Who's your audience?
Now, sure, there's a time and a place for it. If you are completely uninterested in reaching out to the general American, British, and international English market, you're going to have trouble finding a publisher but you can self-publish and you can crowdsource and niche market and you can tell a story to the bilingual about the lived bilingual experience. That's not nothing. Kick some butt and 加油！
But they probably aren't the ones who would benefit from hearing about wacky misunderstandings with tones or who are interested in just what that unpleasant Shanghainese banker just called them. How are they even supposed to understand the point that you're making about tones if you're using characters?

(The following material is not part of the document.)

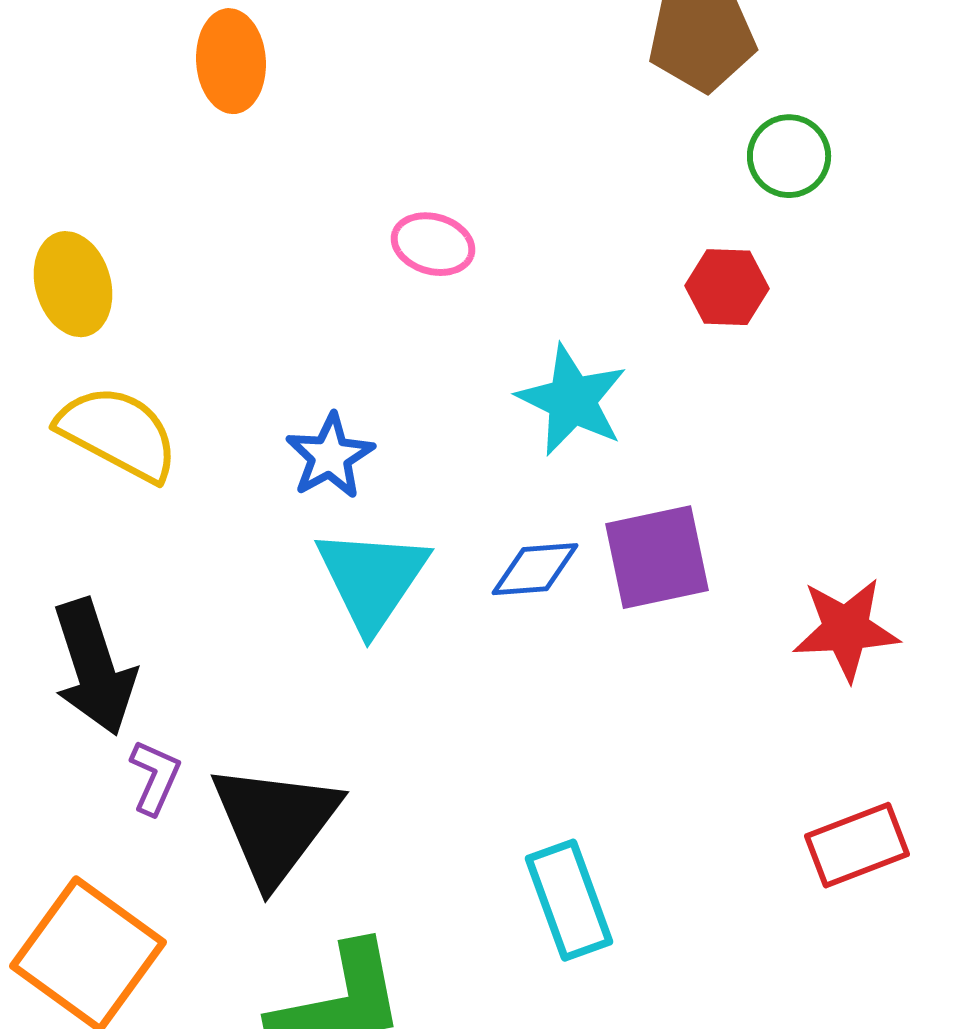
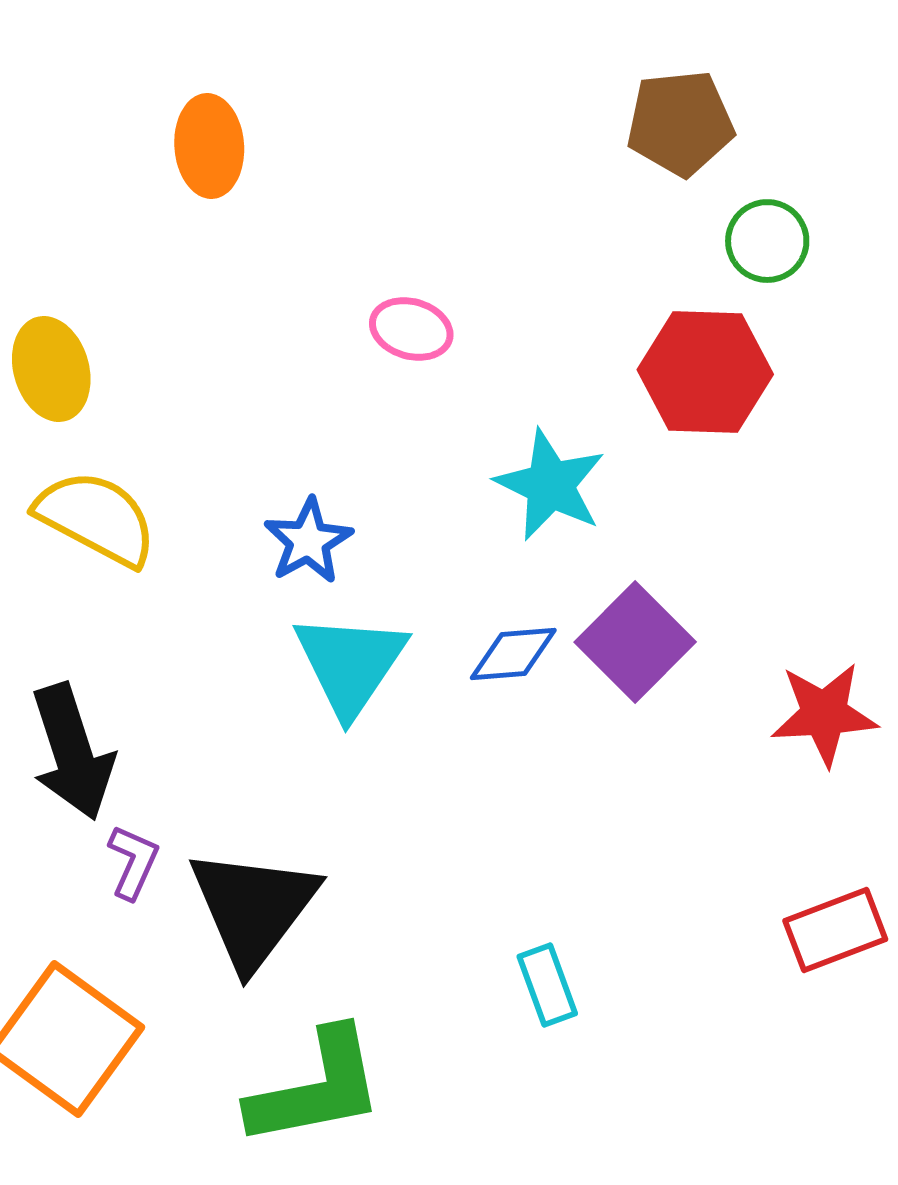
red hexagon: (727, 287) -> (705, 372), size x1.6
purple square: (657, 557) -> (635, 642), turned -33
cyan rectangle: (569, 900) -> (547, 985), size x0.7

'.' Zhang Wei leaned over. 'Dude, she's your , not your .'
is more comprehensible than going '媽麻馬罵吗'. At least with Egyptian hieroglyphics there are pictures to latch onto. Meanwhile, a paragraph of analogies can introduce your readers to tonal languages, explain the modern system in Mandarin or (with a few more paragraphs) Cantonese, and make it perfectly clear what's happening to the sounds in the nonsense series mā, má, mǎ, mà, ma.
If the entire work is written in English but some dialogue has to be in Mandarin Chinese to illustrate the character's mistakes while speaking Chinese, then is it okay to just include Mandarin Chinese in the text?
Using Chinese characters brings so little to the table that it's generally going to be clearer to just use English for most of your Chinese references and use pinyin transcription for the details.
You do not need to give the pinyin, let alone the characters, to explain your characters' mistakes. You can—with greater effect for most readers—just directly explain whatever the mistaken words mean in English.
Saying the Chinese character for 'peace' is 安, composed of 女 under a 宀, is far less evocative—even in calligraphy—than discussing how hard it can be for a modern woman to be a daughter-in-law in a culture where the character for 'happiness' is a woman with a baby and the character for 'peace' is a woman confined to her home. You shouldn't just turn 对牛弹琴 into 'pearls before swine'—that takes all the charm and setting out of the scene in favor of a tired cliché—but you should introduce them to at least the idea of a cultured nobleman, centuries past, mad from watching his civilization consume itself in civil war, playing his delicate zither amongst the cows.
I think those are the only two directions to go:
- to either speak directly to the 1st- and 2nd-generation Chinese immigrants to the English-speaking world and hope they like you enough that there's a career in it or
- to keep yourself accessible to the 'illiterates' who will need handholding as you guide them into authentic Chinese language and culture
Having said that...
That's true if you're writing books. Everything I've just said can be ignored with minimum fuss if you're publishing online or via some mobile app platform that allows scrollover or clicking to produce instant glosses of the moments when you use characters.
Chinasmack seems to have lost the functionality, so I won't bother linking, but it used to provide translations of Chinese social media with the original Chinese text available on scrollover; you would just go the other way. It allows immediacy and immersion but still quickly provides the 'subtitles' that your readers need to follow your message.